You know what would have been useful in that damn disaster plan? Strict, functional checklists and lists of steps and such. Concrete plans for a chain of command. Clear lists of what to do and what our priorities should have been. And I’m just talking doctor and nurse time here, as far as waste goes. I know we had critical problems with supplies and such, but I was too focused on patient care to really know what was going on there.

  1. I have to go do rounds. Good luck. Yikes. I’m all anxious just thinking about that again.

Megan Campbell

RN

Oh, I remember the night of the derailment really well. I’ll never forget it. I was off that night, out for dinner with my family. Heard the boom and the word spread through the Pizza Hut about what had happened pretty quickly. I kept expecting a call telling me to come in to the hospital, but none ever came. After maybe ten minutes of that, I figured I’d better just come in on my own. It was pretty clear there were going to be a lot of people moving through the hospital.

I guess that was a little bit of a failure, but it’s nothing compared to what I saw when I showed up at the hospital. I just hustled into the ER and started helping out. It wasn’t clear who was in charge, and nobody was making any decisions. People just started piling in with burn wounds, smoke inhalation, blunt trauma from the explosion, you name it. And we were just dealing with them first-come, first serve, more or less.

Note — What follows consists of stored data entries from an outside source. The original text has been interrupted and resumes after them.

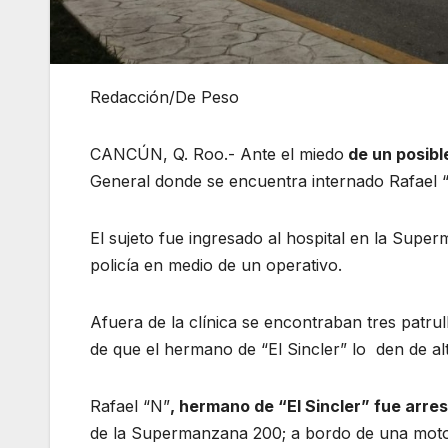
Redacción/De Peso
CANCÚN, Q. Roo.- Ante el miedo
de un posibl
General donde se encuentra internado Rafael “
El sujeto fue ingresado al hospital en la Sup
policía en medio de un operativo.
Afuera de la clínica se encontraban tres patru
de que el hermano de “El Sincler” lo den de alt
Rafael “N”
, hermano de “El Sincler” fue arre
de la Supermanzana 200; a bordo de una moto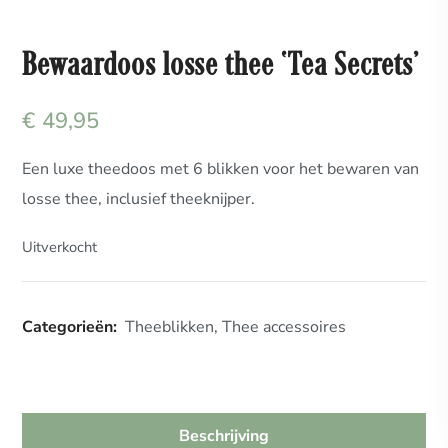
Bewaardoos losse thee ‘Tea Secrets’
€
49,95
Een luxe theedoos met 6 blikken voor het bewaren van
losse thee, inclusief theeknijper.
Uitverkocht
Categorieën:
Theeblikken
,
Thee accessoires
Beschrijving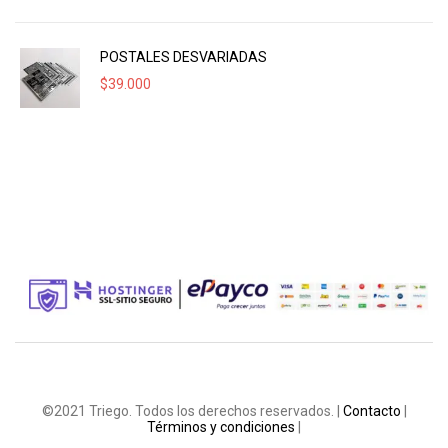
POSTALES DESVARIADAS
$
39.000
©2021 Triego. Todos los derechos reservados. |
Contacto
|
Términos y condiciones
|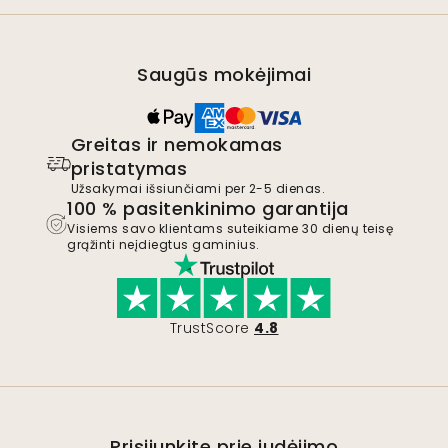
Saugūs mokėjimai
Greitas ir nemokamas
pristatymas
Užsakymai išsiunčiami per 2-5 dienas.
100 % pasitenkinimo garantija
Visiems savo klientams suteikiame 30 dienų teisę
grąžinti neįdiegtus gaminius.
TrustScore
4.8
Prisijunkite prie judėjimo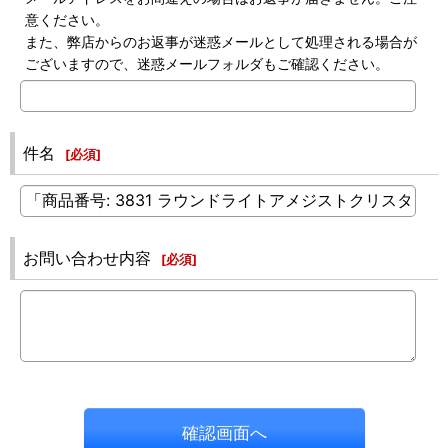
意ください。
また、弊店からのお返事が迷惑メールとして処理される場合が
ございますので、迷惑メールフォルダもご確認ください。
件名
[
必須
]
お問い合わせ内容
[
必須
]
確認画面へ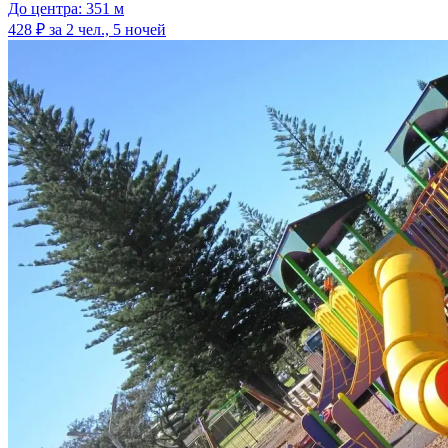
До центра: 351 м
428 ₽
за 2 чел., 5 ночей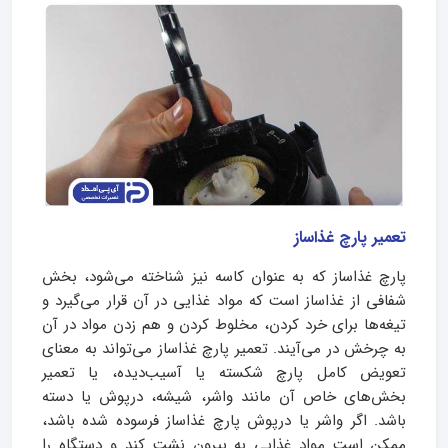
تعمیر پارچ غذاساز
پارچ غذاساز که به عنوان کاسه نیز شناخته می‌شود، بخش
شفافی از غذاساز است که مواد غذایی در آن قرار می‌گیرد و
تیغه‌ها برای خرد کردن، مخلوط کردن و هم زدن مواد در آن
به چرخش در می‌آیند. تعمیر پارچ غذاساز می‌تواند به معنای
تعویض کامل پارچ شکسته یا آسیب‌دیده، یا تعمیر
بخش‌های خاص آن مانند واشر، شیشه، درپوش یا دسته
باشد. اگر واشر یا درپوش پارچ غذاساز فرسوده شده باشد،
ممکن است مواد غذایی به بیرون نشت کند و دستگاه را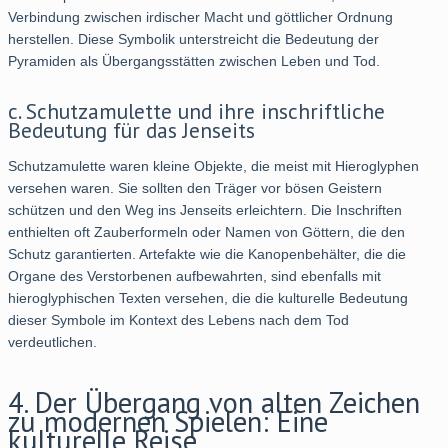
Verbindung zwischen irdischer Macht und göttlicher Ordnung
herstellen. Diese Symbolik unterstreicht die Bedeutung der
Pyramiden als Übergangsstätten zwischen Leben und Tod.
c. Schutzamulette und ihre inschriftliche
Bedeutung für das Jenseits
Schutzamulette waren kleine Objekte, die meist mit Hieroglyphen
versehen waren. Sie sollten den Träger vor bösen Geistern
schützen und den Weg ins Jenseits erleichtern. Die Inschriften
enthielten oft Zauberformeln oder Namen von Göttern, die den
Schutz garantierten. Artefakte wie die Kanopenbehälter, die die
Organe des Verstorbenen aufbewahrten, sind ebenfalls mit
hieroglyphischen Texten versehen, die die kulturelle Bedeutung
dieser Symbole im Kontext des Lebens nach dem Tod
verdeutlichen.
4. Der Übergang von alten Zeichen
zu modernen Spielen: Eine
kulturelle Reise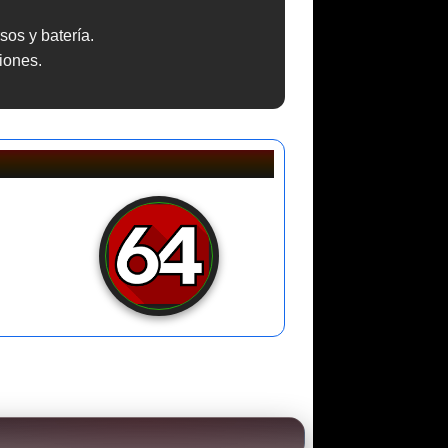
os y batería.
iones.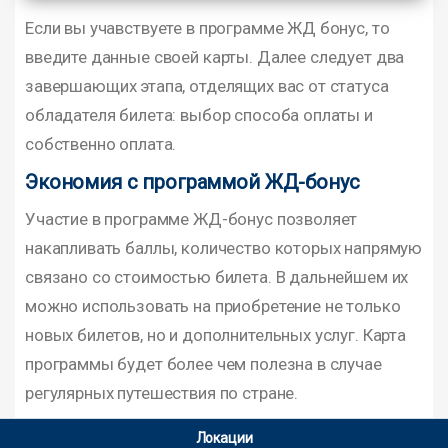
Если вы учавствуете в программе ЖД бонус, то
введите данные своей карты. Далее следует два
завершающих этапа, отделящих вас от статуса
обладателя билета: выбор способа оплаты и
собственно оплата.
Экономия с программой ЖД-бонус
Участие в программе ЖД-бонус позволяет
накапливать баллы, количество которых напрямую
связано со стоимостью билета. В дальнейшем их
можно использовать на приобретение не только
новых билетов, но и дополнительных услуг. Карта
программы будет более чем полезна в случае
регулярных путешествия по стране.
Локации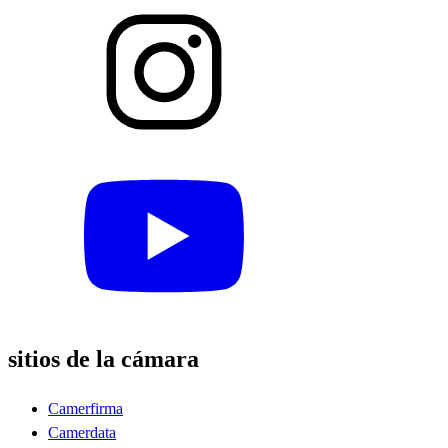
sitios de la cámara
Camerfirma
Camerdata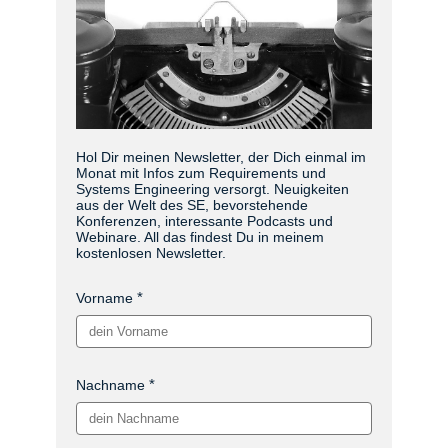
Hol Dir meinen Newsletter, der Dich einmal im
Monat mit Infos zum Requirements und
Systems Engineering versorgt. Neuigkeiten
aus der Welt des SE, bevorstehende
Konferenzen, interessante Podcasts und
Webinare. All das findest Du in meinem
kostenlosen Newsletter.
Vorname
Nachname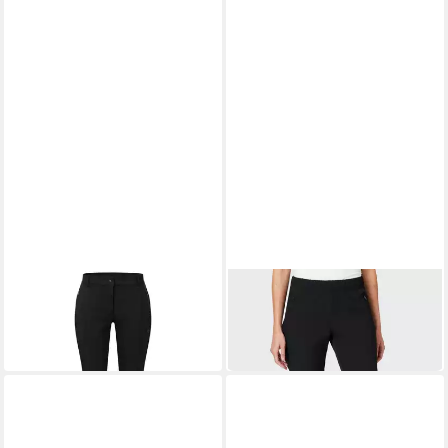
HOT SPORTSWEAR
HOT SPORTSWEAR
Outdoorhose Aspen L_Pants
Outdoorhose Abisko
black
L_Thermopants black
94,49 €
89,99 €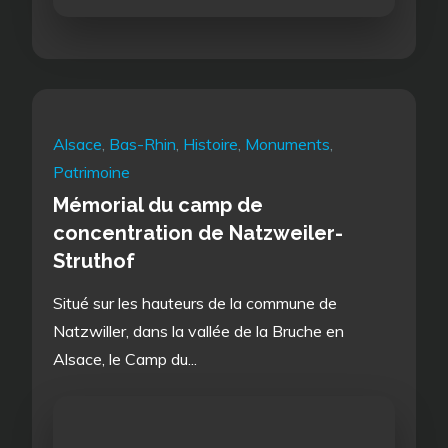
Alsace
,
Bas-Rhin
,
Histoire
,
Monuments
,
Patrimoine
Mémorial du camp de
concentration de Natzweiler-
Struthof
Situé sur les hauteurs de la commune de
Natzwiller, dans la vallée de la Bruche en
Alsace, le Camp du...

Just working our way through the room while people kept coming in and piling up. I knew that this wasn’t the right way to be doing this – heck, we all knew – but the room was too chaotic for anyone to take a second and say “stop” and impose some kind of systematic approach. I don’t know for sure if any lives were lost because of the muddle, but I know people with some very serious injuries suffered a lot longer than they needed to while we were treating people with minor sprains and contusions who’d just happened to get to the ER a little earlier.

Hope this helps!

Courtney Donovan

M.D.

I can’t say that I feel great about the state of disaster planning here at the hospital. I know we keep talking about doing something, but it never seems to get any further than talk. I mean, no offense, but I think this is the third time since the derailment that someone has tried to talk to me about lessons learned. There’s a point where just that repetition makes it clear that no lessons have been learned.